- **Task prompt**:
Every line below containing the word "giúp" should be found and copied.

- **Material for the task**:
###

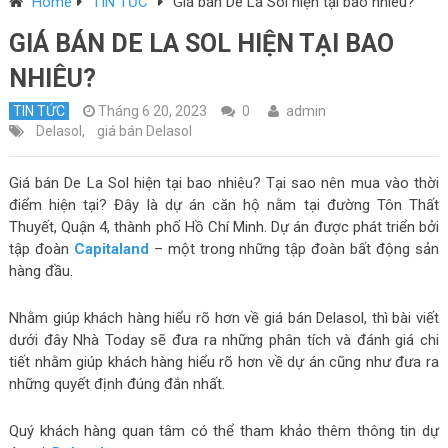
Home
TIN TỨC
Giá bán De La Sol hiện tại bao nhiêu?
GIÁ BÁN DE LA SOL HIỆN TẠI BAO
NHIÊU?
TIN TỨC
Tháng 6 20, 2023
0
admin
Delasol
,
giá bán Delasol
Giá bán De La Sol hiện tại bao nhiêu? Tại sao nên mua vào thời
điểm hiện tại? Đây là dự án căn hộ nằm tại đường Tôn Thất
Thuyết, Quận 4, thành phố Hồ Chí Minh. Dự án được phát triển bởi
tập đoàn
Capitaland
– một trong những tập đoàn bất động sản
hàng đầu.
Nhằm giúp khách hàng hiểu rõ hơn về giá bán Delasol, thì bài viết
dưới đây Nhà Today sẽ đưa ra những phân tích và đánh giá chi
tiết nhằm giúp khách hàng hiểu rõ hơn về dự án cũng như đưa ra
những quyết định đúng đắn nhất.
Quý khách hàng quan tâm có thể tham khảo thêm thông tin dự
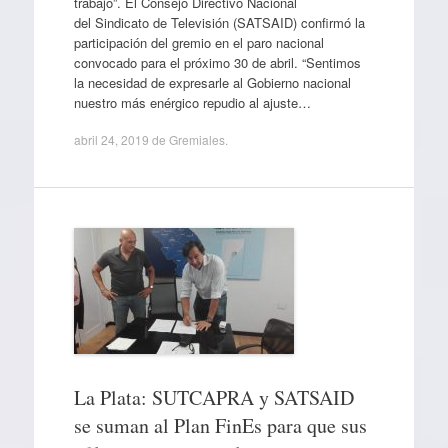
trabajo”. El Consejo Directivo Nacional
del Sindicato de Televisión (SATSAID) confirmó la
participación del gremio en el paro nacional
convocado para el próximo 30 de abril. “Sentimos
la necesidad de expresarle al Gobierno nacional
nuestro más enérgico repudio al ajuste…
abril 24, 2019
de
Gremiales
.
La Plata: SUTCAPRA y SATSAID
se suman al Plan FinEs para que sus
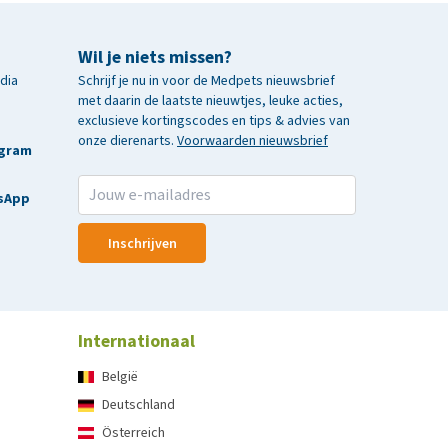
Wil je niets missen?
edia
Schrijf je nu in voor de Medpets nieuwsbrief
met daarin de laatste nieuwtjes, leuke acties,
exclusieve kortingscodes en tips & advies van
onze dierenarts.
Voorwaarden nieuwsbrief
agram
sApp
Inschrijven
Internationaal
België
Deutschland
Österreich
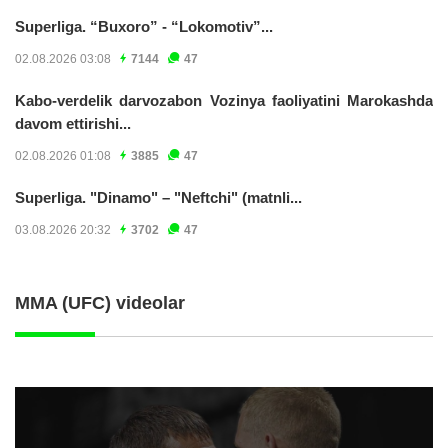
Superliga. “Buxoro” - “Lokomotiv”...
02.08.2026 03:08
7144
47
Kabo-verdelik darvozabon Vozinya faoliyatini Marokashda
davom ettirishi...
02.08.2026 01:08
3885
47
Superliga. "Dinamo" – "Neftchi" (matnli...
03.08.2026 20:32
3702
47
MMA (UFC) videolar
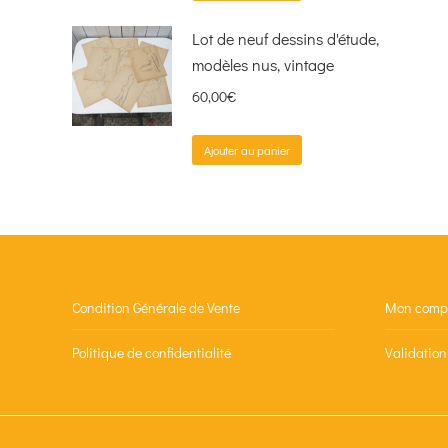
Lot de neuf dessins d'étude,
modèles nus, vintage
60,00
€
Ajouter au panier
Condition Générale de Vente
Mon comp
Politique de confidentialité
Validatio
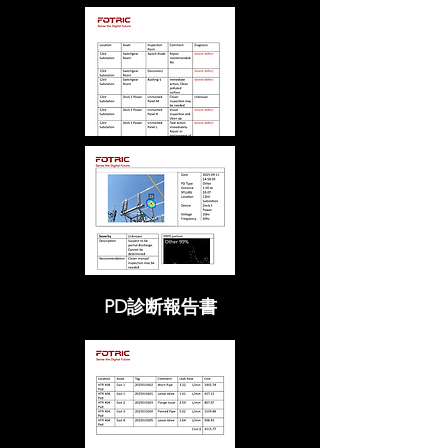
PD診断報告書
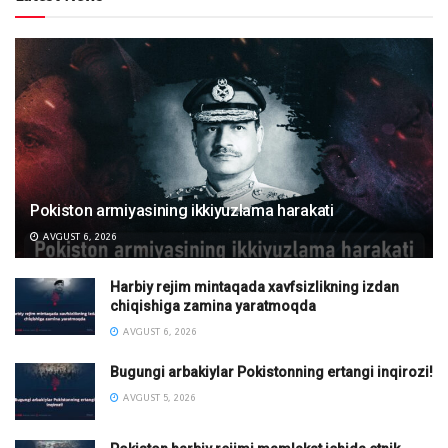
Pokiston armiyasining ikkiyuzlama harakati
AVGUST 6, 2026
Harbiy rejim mintaqada xavfsizlikning izdan
chiqishiga zamina yaratmoqda
AVGUST 6, 2026
Bugungi arbakiylar Pokistonning ertangi inqirozi!
AVGUST 5, 2026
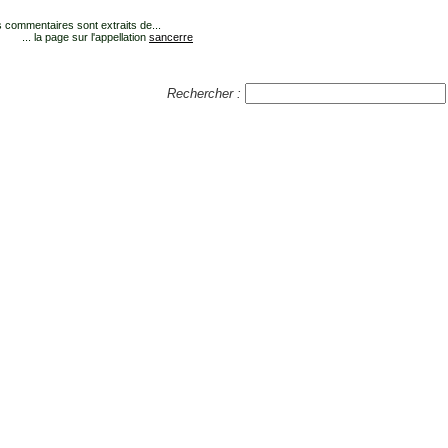
 commentaires sont extraits de...
... la page sur l'appellation
sancerre
Rechercher :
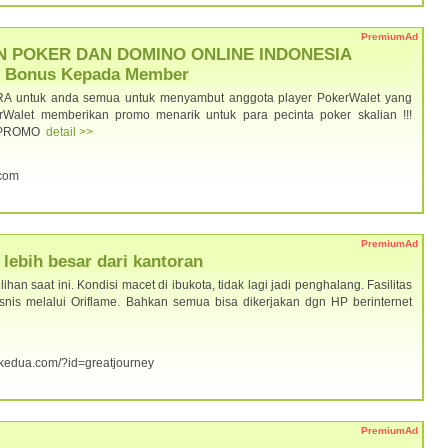
PremiumAd
N POKER DAN DOMINO ONLINE INDONESIA
i Bonus Kepada Member
RA untuk anda semua untuk menyambut anggota player PokerWalet yang
alet memberikan promo menarik untuk para pecinta poker skalian !!!
 - PROMO
detail >>
.com
PremiumAd
lebih besar dari kantoran
han saat ini. Kondisi macet di ibukota, tidak lagi jadi penghalang. Fasilitas
isnis melalui Oriflame. Bahkan semua bisa dikerjakan dgn HP berinternet
orkedua.com/?id=greatjourney
PremiumAd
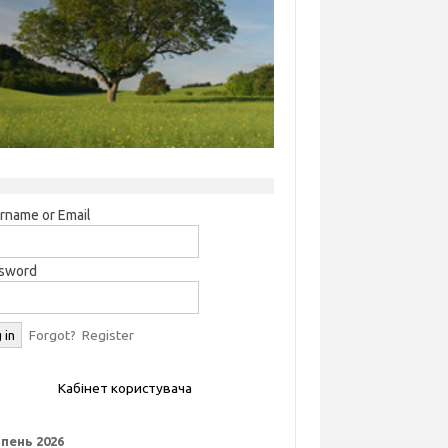
rname or Email
sword
Forgot?
Register
Кабінет користувача
пень 2026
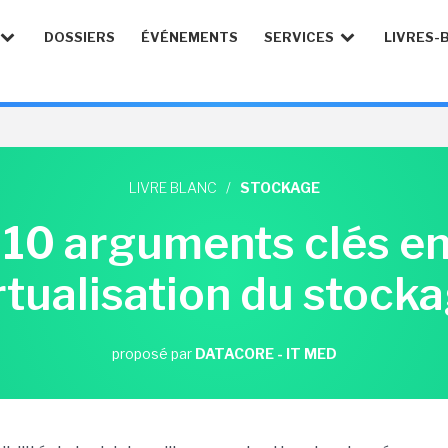
DOSSIERS
ÉVÉNEMENTS
SERVICES
LIVRES-
LIVRE BLANC
/
STOCKAGE
: 10 arguments clés en
rtualisation du stock
proposé par
DATACORE - IT MED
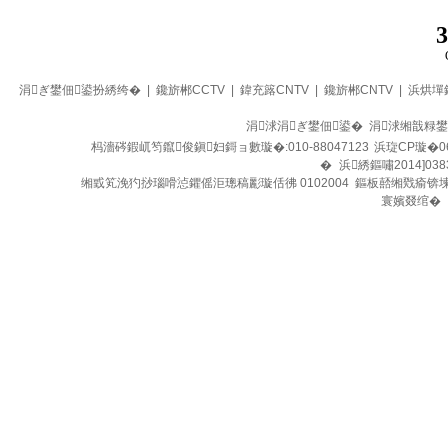
3
涓ぎ鐢佃鍙扮綉绔�
|
鑱旂郴CCTV
|
鍏充簬CNTV
|
鑱旂郴CNTV
|
浜烘墠
涓浗涓ぎ鐢佃鍙� 涓浗缃戠粶
杩濇硶鍜屼笉鑹俊鎭妇鎶ョ數璇�:010-88047123
浜琁CP璇�0
�
浜綉鏂嘯2014]038
缃戜笂浼犳挱瑙嗗惉鑺傜洰璁稿彲璇佸彿 0102004 鏂板嚭缃戣瘉锛
寰嬪叕绾�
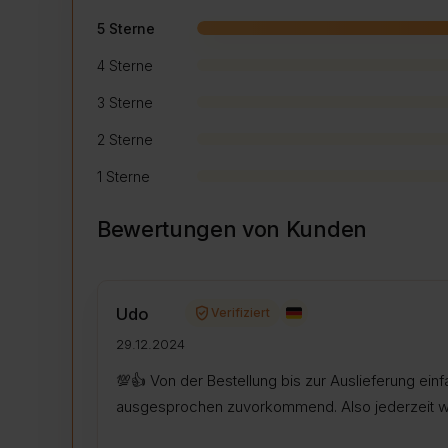
5 Sterne
4 Sterne
3 Sterne
2 Sterne
1 Sterne
Bewertungen von Kunden
verified_user
Udo
Verifiziert
29.12.2024
💯👍️ Von der Bestellung bis zur Auslieferung ei
ausgesprochen zuvorkommend. Also jederzeit wi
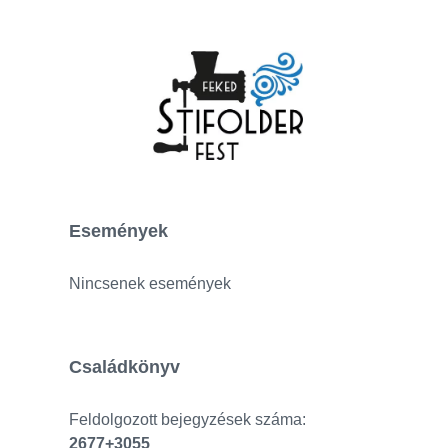
Események
Nincsenek események
Családkönyv
Feldolgozott bejegyzések száma:
2677+3055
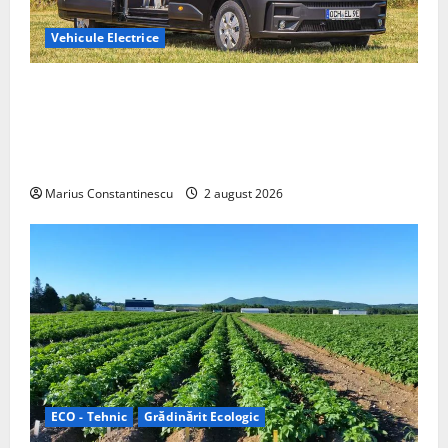
Vehicule Electrice
Interstar‑e Relax: Nissan și Eifelland au creat o
rulotă electrică care folosește bateria de 87 kWh nu
doar pentru tracțiune, ci și pentru încălzire complet
off‑grid
Marius Constantinescu
2 august 2026
ECO - Tehnic
Grădinărit Ecologic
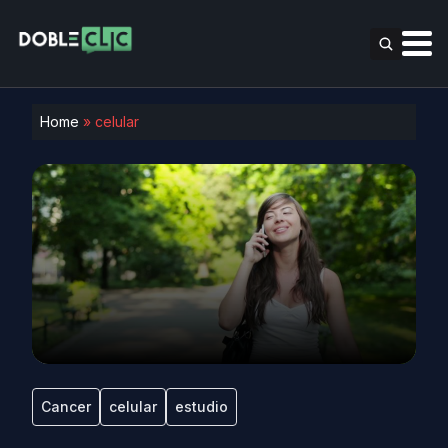
Home
»
celular
Cancer
celular
estudio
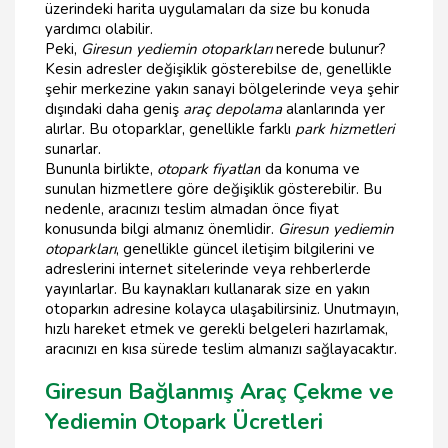
üzerindeki harita uygulamaları da size bu konuda
yardımcı olabilir.
Peki,
Giresun yediemin otoparkları
nerede bulunur?
Kesin adresler değişiklik gösterebilse de, genellikle
şehir merkezine yakın sanayi bölgelerinde veya şehir
dışındaki daha geniş
araç depolama
alanlarında yer
alırlar. Bu otoparklar, genellikle farklı
park hizmetleri
sunarlar.
Bununla birlikte,
otopark fiyatlar
ı da konuma ve
sunulan hizmetlere göre değişiklik gösterebilir. Bu
nedenle, aracınızı teslim almadan önce fiyat
konusunda bilgi almanız önemlidir.
Giresun yediemin
otoparkları
, genellikle güncel iletişim bilgilerini ve
adreslerini internet sitelerinde veya rehberlerde
yayınlarlar. Bu kaynakları kullanarak size en yakın
otoparkın adresine kolayca ulaşabilirsiniz. Unutmayın,
hızlı hareket etmek ve gerekli belgeleri hazırlamak,
aracınızı en kısa sürede teslim almanızı sağlayacaktır.
Giresun Bağlanmış Araç Çekme ve
Yediemin Otopark Ücretleri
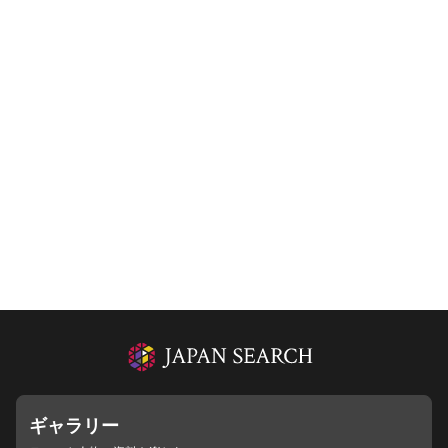
ギャラリー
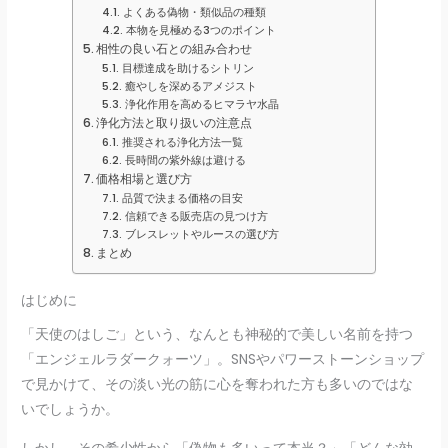
よくある偽物・類似品の種類
本物を見極める3つのポイント
相性の良い石との組み合わせ
目標達成を助けるシトリン
癒やしを深めるアメジスト
浄化作用を高めるヒマラヤ水晶
浄化方法と取り扱いの注意点
推奨される浄化方法一覧
長時間の紫外線は避ける
価格相場と選び方
品質で決まる価格の目安
信頼できる販売店の見つけ方
ブレスレットやルースの選び方
まとめ
はじめに
「天使のはしご」という、なんとも神秘的で美しい名前を持つ
「エンジェルラダークォーツ」。SNSやパワーストーンショップ
で見かけて、その淡い光の筋に心を奪われた方も多いのではな
いでしょうか。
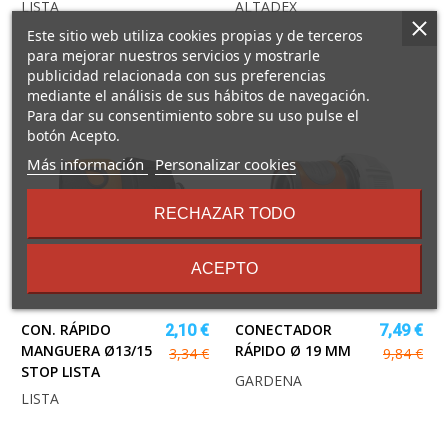
LISTA
ALTADEX
Este sitio web utiliza cookies propias y de terceros
para mejorar nuestros servicios y mostrarle
publicidad relacionada con sus preferencias
mediante el análisis de sus hábitos de navegación.
Para dar su consentimiento sobre su uso pulse el
botón Acepto.
sobre
Más información
Personalizar cookies
los
términos
RECHAZAR TODO
y
condiciones
ACEPTO
CON. RÁPIDO
CONECTADOR
2,10 €
7,49 €
MANGUERA Ø13/15
RÁPIDO Ø 19 MM
3,34 €
9,84 €
STOP LISTA
GARDENA
LISTA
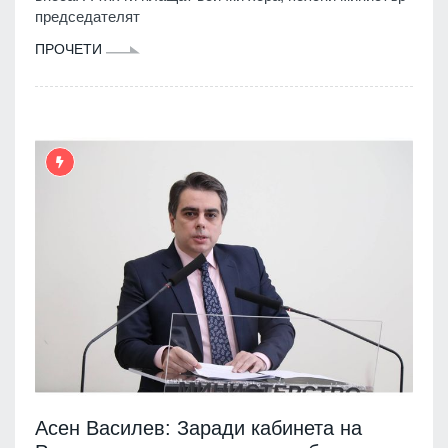
председателят
ПРОЧЕТИ
Асен Василев: Заради кабинета на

###

- **Task result**:
Nhằm giúp khách hàng hiểu rõ hơn về giá bán Delasol, thì bài viết
tiết nhằm giúp khách hàng hiểu rõ hơn về dự án cũng như đưa ra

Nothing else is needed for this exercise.